### [Data items]
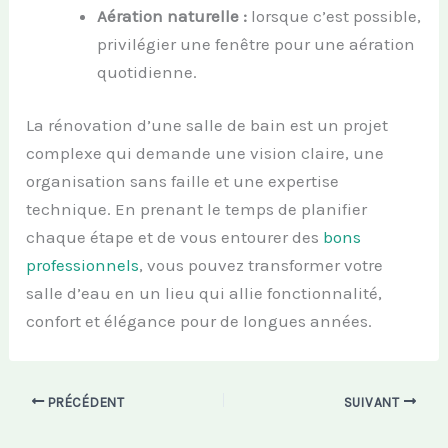
Aération naturelle :
lorsque c’est possible,
privilégier une fenêtre pour une aération
quotidienne.
La rénovation d’une salle de bain est un projet
complexe qui demande une vision claire, une
organisation sans faille et une expertise
technique. En prenant le temps de planifier
chaque étape et de vous entourer des
bons
professionnels
, vous pouvez transformer votre
salle d’eau en un lieu qui allie fonctionnalité,
confort et élégance pour de longues années.
PRÉCÉDENT
SUIVANT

### [WHAT THE TASK REQUIRES]
Take the entries shown above and quote them verbatim, passing over the pictures.

### [RESULT]
Aération naturelle :
lorsque c’est possible,
privilégier une fenêtre pour une aération
quotidienne.
La rénovation d’une salle de bain est un projet
complexe qui demande une vision claire, une
organisation sans faille et une expertise
technique. En prenant le temps de planifier
chaque étape et de vous entourer des
bons
professionnels
, vous pouvez transformer votre
salle d’eau en un lieu qui allie fonctionnalité,
confort et élégance pour de longues années.
PRÉCÉDENT
SUIVANT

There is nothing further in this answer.